> Problem to solve
Could you transcribe each record below exactly as written, setting the pictures aside?

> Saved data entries
────────────────

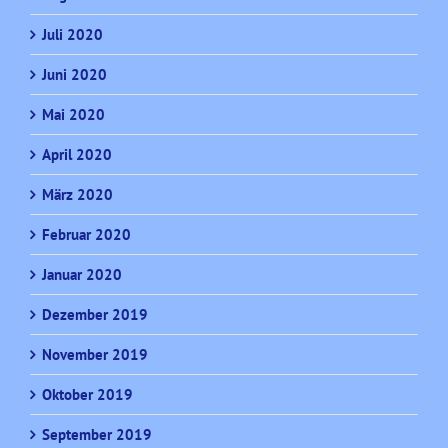
Juli 2020
Juni 2020
Mai 2020
April 2020
März 2020
Februar 2020
Januar 2020
Dezember 2019
November 2019
Oktober 2019
September 2019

────────────────

> Solution below
Juli 2020
Juni 2020
Mai 2020
April 2020
März 2020
Februar 2020
Januar 2020
Dezember 2019
November 2019
Oktober 2019
September 2019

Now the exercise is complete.